Essa trajetória não linear é enxergada com naturalidade por Aleluia, que completa 80 anos na próxima segunda-feira (25). "Todos nós vivemos pela fé. A gente diz que não, mas todos nós vivemos pela fé. Então, a gente faz um trabalho, e pode ser que agora esse trabalho não seja entendido. Mas nós vivemos pela fé e achamos que ele está sendo entendido, sim", diz, em entrevista à jornalista Cibele Tenório, no programa Festa do Disco, que vai ao ar às 20h deste domingo (24), na Rádio Nacional.
Tal visão de mundo, em que os acontecimentos têm curso próprio, parece também permear a explicação de Aleluia para a opção do trio pela música religiosa afro-brasileira. "Essa, basicamente, foi a nossa formação: candomblé à noite, para a gente dormir. Sino da igreja católica e o órgão da igreja católica invadindo os lares, durante o dia. Então, dessa base aí, ninguém fugia", lembra o músico sobre a vida no Recôncavo, quando sequer havia liberdade para os cultos de matriz africana.
"Na minha época, ele [culto] era marginal. Então, não se batia candomblé à vontade como hoje. Não se cultuava o candomblé como se cultua hoje. Era tudo na marginalidade", afirma Aleluia.
A sonoridade dos Tincoãs permanece viva e atual, sendo cultuada por bandas contemporâneas, como a paulistana Bixiga 70. "Apesar do Bixiga 70 carregar a influência de diversos estilos não propriamente brasileiros, sempre existiu uma preocupação muito grande nossa em soar brasileiro e buscar influências de raiz da música brasileira. E o Tincoãs era para gente uma sonoridade muito refinada, ao mesmo tempo que muito brasileira e ancestral", enfatiza Daniel Verano, trompetista do grupo.
A força da música do trio baiano é tão grande que Verano lembra até hoje como as canções entraram no repertório. "É inesquecível o dia que a gente levantou essa música [Deixa a gira girar], foi no final de 2011, foi o último ensaio do ano.

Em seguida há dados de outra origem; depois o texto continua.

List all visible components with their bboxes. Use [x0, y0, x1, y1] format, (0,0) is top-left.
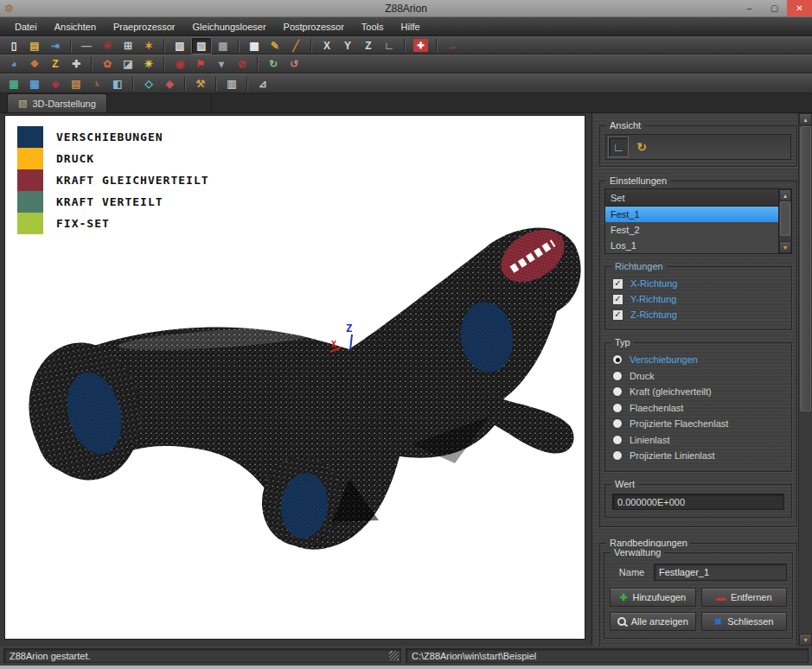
disable-tool-button[interactable]: ⊘ [233, 56, 252, 72]
close-button[interactable]: ✕ [787, 0, 812, 16]
export-stl-button[interactable]: ▦ [25, 76, 44, 92]
scroll-down-icon[interactable]: ▾ [799, 634, 812, 646]
view-axis-z-icon: Z [365, 41, 371, 51]
radio-druck[interactable]: Druck [612, 368, 784, 385]
checkbox-z-richtung[interactable]: ✓Z-Richtung [612, 307, 784, 322]
status-bar: Z88Arion gestartet. C:\Z88Arion\win\star… [0, 646, 812, 666]
menu-tools[interactable]: Tools [354, 19, 392, 35]
texture-map-button[interactable]: ◈ [160, 76, 179, 92]
view-shaded-button[interactable]: ▦ [245, 38, 264, 54]
exit-app-button[interactable]: → [443, 38, 462, 54]
line-view-button[interactable]: — [77, 38, 96, 54]
checkbox-icon: ✓ [612, 278, 623, 290]
radio-kraft-gleichverteilt[interactable]: Kraft (gleichverteilt) [612, 384, 784, 400]
zoom-z-button[interactable]: Z [46, 56, 65, 72]
menu-gleichungsloeser[interactable]: Gleichungsloeser [185, 19, 274, 35]
mesh-table-button[interactable]: ▤ [67, 76, 86, 92]
import-file-button[interactable]: ⇥ [46, 38, 65, 54]
mesh-pillars-button[interactable]: ▥ [222, 76, 241, 92]
name-input[interactable] [654, 564, 787, 581]
scroll-up-icon[interactable]: ▴ [779, 189, 791, 201]
radio-linienlast[interactable]: Linienlast [612, 432, 784, 449]
set-item-fest-1[interactable]: Fest_1 [605, 207, 778, 222]
view-mesh-button[interactable]: ▨ [191, 37, 212, 54]
minimize-button[interactable]: – [737, 0, 762, 16]
radio-flaechenlast[interactable]: Flaechenlast [612, 400, 784, 417]
add-boundary-button[interactable]: ✚ [413, 39, 428, 52]
toolbar-separator [436, 39, 438, 53]
set-item-los-1[interactable]: Los_1 [605, 238, 778, 253]
view-directions-button[interactable]: ❖ [25, 56, 44, 72]
scroll-down-icon[interactable]: ▾ [779, 241, 791, 253]
view-globe-button[interactable]: ◕ [4, 56, 23, 72]
radio-projizierte-flaechenlast[interactable]: Projizierte Flaechenlast [612, 416, 784, 432]
radio-icon [612, 403, 623, 413]
entfernen-button[interactable]: ▬Entfernen [701, 588, 788, 607]
scroll-up-icon[interactable]: ▴ [799, 113, 812, 125]
radio-projizierte-linienlast[interactable]: Projizierte Linienlast [612, 448, 784, 464]
light-settings-button[interactable]: ☀ [139, 56, 158, 72]
menu-ansichten[interactable]: Ansichten [47, 19, 104, 35]
alle-anzeigen-button[interactable]: Alle anzeigen [610, 612, 696, 631]
scroll-thumb[interactable] [800, 126, 811, 411]
group-verwaltung-title: Verwaltung [611, 547, 664, 558]
orbit-tool-button[interactable]: ♄ [87, 76, 106, 92]
spiral-tool-button[interactable]: ◉ [170, 56, 189, 72]
view-isometric-button[interactable]: ∟ [380, 38, 399, 54]
flag-region-button[interactable]: ⚑ [191, 56, 210, 72]
radio-icon [612, 354, 623, 365]
render-mode-button[interactable]: ✶ [139, 38, 158, 54]
view-solid-button[interactable]: ▧ [170, 38, 189, 54]
clear-view-button[interactable]: ╱ [286, 38, 305, 54]
tools-hammer-button[interactable]: ⚒ [191, 76, 210, 92]
menu-praeprozessor[interactable]: Praeprozessor [105, 19, 183, 35]
fill-tool-icon: ▾ [219, 59, 224, 69]
tab-strip-divider [211, 94, 212, 112]
toolbar-separator [238, 39, 240, 53]
rotate-ccw-button[interactable]: ↺ [285, 56, 304, 72]
open-file-button[interactable]: ▤ [25, 38, 44, 54]
checkbox-y-richtung[interactable]: ✓Y-Richtung [612, 291, 784, 307]
fill-tool-button[interactable]: ▾ [212, 56, 231, 72]
menu-hilfe[interactable]: Hilfe [393, 19, 428, 35]
legend-swatch [17, 213, 43, 234]
new-file-button[interactable]: ▯ [4, 38, 23, 54]
set-item-fest-2[interactable]: Fest_2 [605, 222, 778, 238]
rotate-cw-button[interactable]: ↻ [264, 56, 283, 72]
radio-label: Linienlast [630, 435, 669, 445]
export-stl-icon: ▦ [29, 79, 39, 89]
truss-view-icon: ✳ [103, 41, 112, 51]
view-axis-y-button[interactable]: Y [338, 38, 357, 54]
wert-input[interactable] [612, 494, 784, 510]
pan-move-button[interactable]: ✚ [67, 56, 86, 72]
maximize-button[interactable]: ▢ [762, 0, 787, 16]
annotate-pen-button[interactable]: ✎ [265, 38, 285, 54]
prism-element-button[interactable]: ◇ [139, 76, 158, 92]
view-axis-z-button[interactable]: Z [359, 38, 378, 54]
color-settings-button[interactable]: ✿ [98, 56, 117, 72]
z88-colors-button[interactable]: ◧ [108, 76, 127, 92]
export-z88-button[interactable]: ▦ [4, 76, 23, 92]
rotate-view-button[interactable]: ↻ [631, 137, 652, 157]
panel-scrollbar[interactable]: ▴ ▾ [798, 113, 812, 646]
view-hidden-button[interactable]: ▩ [214, 38, 233, 54]
schliessen-button[interactable]: ✖Schliessen [701, 612, 788, 631]
checkbox-x-richtung[interactable]: ✓X-Richtung [612, 276, 784, 291]
menu-postprozessor[interactable]: Postprozessor [276, 19, 352, 35]
view-axis-x-button[interactable]: X [317, 38, 336, 54]
viewport-3d[interactable]: Z X VERSCHIEBUNGENDRUCKKRAFT GLEICHVERTE… [4, 115, 585, 640]
scroll-thumb[interactable] [780, 201, 790, 236]
window-frame-bottom [0, 666, 812, 669]
hinzufuegen-button[interactable]: ✚Hinzufuegen [610, 588, 696, 607]
menu-datei[interactable]: Datei [7, 19, 45, 35]
surface-settings-button[interactable]: ◪ [118, 56, 137, 72]
radio-verschiebungen[interactable]: Verschiebungen [612, 352, 784, 368]
axis-view-button[interactable]: ∟ [608, 137, 629, 157]
fixed-support-button[interactable]: ⊿ [253, 76, 272, 92]
set-list-scrollbar[interactable]: ▴ ▾ [779, 188, 792, 254]
mesh-pillars-icon: ▥ [227, 79, 236, 89]
material-tool-button[interactable]: ◆ [46, 76, 65, 92]
tab-3d-darstellung[interactable]: ▧ 3D-Darstellung [7, 93, 107, 112]
truss-view-button[interactable]: ✳ [98, 38, 117, 54]
solver-grid-button[interactable]: ⊞ [118, 38, 137, 54]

Foi tão legal, que a gente saiu de lá e foi festejar. A gente sentiu um portal abrindo", relembra.
Foi apenas em 2017 que o Bixiga pôde tocar no mesmo palco que Mateus Aleluia, em um evento na Universidade da Califórnia, ocasião que o trompetista também lembra com carinho. "Tincoãs é uma referência máxima para a gente", afirma.